17. Entsagung

[407] Und soll es nun nicht anders gehen

ich muß von ihr gehasset sein?

So laß die eiteln Sachen stehen,

mein Sin, und gieb dich nur darein!

O wol dem, welcher ist vergnüget,

wie sein Verhängnüß sich auch füget!


Kein beßrer Rat ist, als ertragen

diß, was man doch nicht ändern kan.[407]

Ein feiger Mut hebt an zu zagen.

Beständig sein, das tut ein Man,

sieht Beides an, gleich in Geberden:

erfreuet und betrübet werden.


Zwar ofte werd' ich seufzen müssen,

wenn ich erwäge jene Zeit,

da ich den schönen Mund zu küssen

mit gutem Fuge war befreit,

da ich des Lebens süßes Wesen

von ihren Lippen durfte lesen.


Was aber? Soll mich etwas kränken,

das nichts ist als ein bloßer Wahn?

Ich will vielmehr mich dahin lenken,

wohin mich Dapferkeit weist an

und den vergällten Süßigkeiten

mit großem Herzen widerstreiten.


Das hab' ich wol gedenken können.

Wer klug ist, baut nicht auf den Sand.

Wer suchet Trost bei leichten Sinnen,

bei Unbeständigkeit Bestand,

bei Schatten Licht, bei Tode Leben?

Kan mir denn Nichts nicht Alles geben?


Die glatte Gunst der falschen Frauen

ist ein zerbrüchig, schlipfrich Eis,

betreugt den Fuß, der drauf will trauen,

an nichts mehr als an Kälte heiß,

kan nichts nicht als die Augen blenden

und wird zu Wasser unter Händen.


Wer ihnen traut, pflügt in die Winde

und säet auf die wüste See,

mißt des verborgnen Meeres Gründe,

schreibt sein Gedächtnüß in den Schnee,

schöpft, wie die Schwestern ohne Liebe,

das Wasser mit durchbohrtem Siebe.


Der freie Wind fährt ohne Zügel,

ein leichter Pfeil eilt auf Gewin,

der starke Plitz hat schnelle Flügel,

ein strenger Fall scheußt plötzlich hin:[408]

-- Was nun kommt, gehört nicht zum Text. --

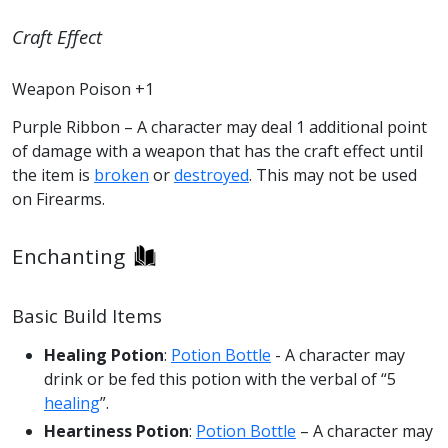
Craft Effect
Weapon Poison +1
Purple Ribbon – A character may deal 1 additional point
of damage with a weapon that has the craft effect until
the item is
broken
or
destroyed
. This may not be used
on Firearms.
Enchanting
Basic Build Items
Healing Potion
:
Potion Bottle
- A character may
drink or be fed this potion with the verbal of “5
healing
”.
Heartiness Potion
:
Potion Bottle
– A character may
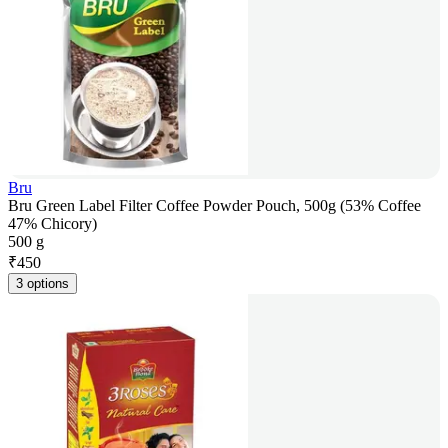
Bru
Bru Green Label Filter Coffee Powder Pouch, 500g (53% Coffee
47% Chicory)
500 g
₹
450
3 options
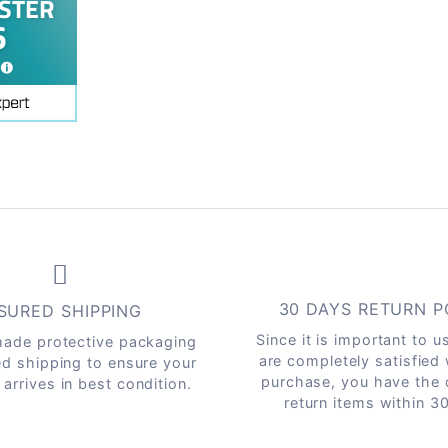
30 DAYS RETURN P
SURED SHIPPING
Since it is important to u
ade protective packaging
are completely satisfied
ed shipping to ensure your
purchase, you have the 
arrives in best condition.
return items within 3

für ihren Sinnen sind nicht schnelle

Luft, Pfeile, Plitz und Wasserfälle.


Wer will dem Panther abewaschen

was man auf seinem Rücken schaut?

Sie weichet keiner Seif' und Aschen,

des braunen Mohren schwarze Haut.

Der Wankelmut und leichte Zoren

ist allen Weibern angeboren.


Was spielet güldner als die Flammen,

was brennt auch mehr als eben sie?

Wo Lust ist und Gefahr beisammen,

da ist das Glück' ohn' Wandel nie,

Schau zu, der du zu kühne liebest,

daß du dich freuend nicht betrübest!


Wer weiß nicht, wie sich Venus stache,

daß ihr das Antlitz lief voll Blut,

als sie Adonis Rosen brache?

Dem Strauche wuchs daher der Mut.

Die Farbe hat er angenommen,

darvon die Purpur-Rosen kommen.


Der süße Saft der gelben Bienen,

Kupido, der verführte dich;

da du dich woltst zu tief erkühnen,

so kriegst du einen bittern Stich.

Diß dein Exempel lehret Alle:

wo Honig ist, da ist auch Galle.


Es ist ein Wechsel aller Sachen.

Auf Schein kommt Plitz, auf Tag folgt Nacht,

ein nasses Leid auf trucknes Lachen,

auf Wollust das, was Eckel macht.

Und diese, die dich gestern liebet,

ists, die dich heute so betrübet.


Nicht, daß ich daher hoffen wolte

(wo Hoffnung bei Verzweiflung ist),

daß sie mich wieder lieben solte.

Nein! Sie hat einen Sinn erkiest,

dem fester Stahl nicht zu vergleichen

und harte Diamanten weichen.
[409]

Sie darf sich darum nicht erheben,

daß sie mich hat gegeben hin.

Ich kan, Gott Lob! ohn' sie wol leben.

Wer sie ist, weiß ich, daß ich bin.

Was einem einmal wird genommen,

um das kan er nicht zweimal kommen.


Will sie schon itzt von mir nicht wissen, -

sie heißt mich weder Freund noch Feind, -

noch dennoch wird sie sagen müssen,

daß ich es habe gut gemeint.

. . . . . . . . . . . . . . . . . . . . . . . . . . . . . . . .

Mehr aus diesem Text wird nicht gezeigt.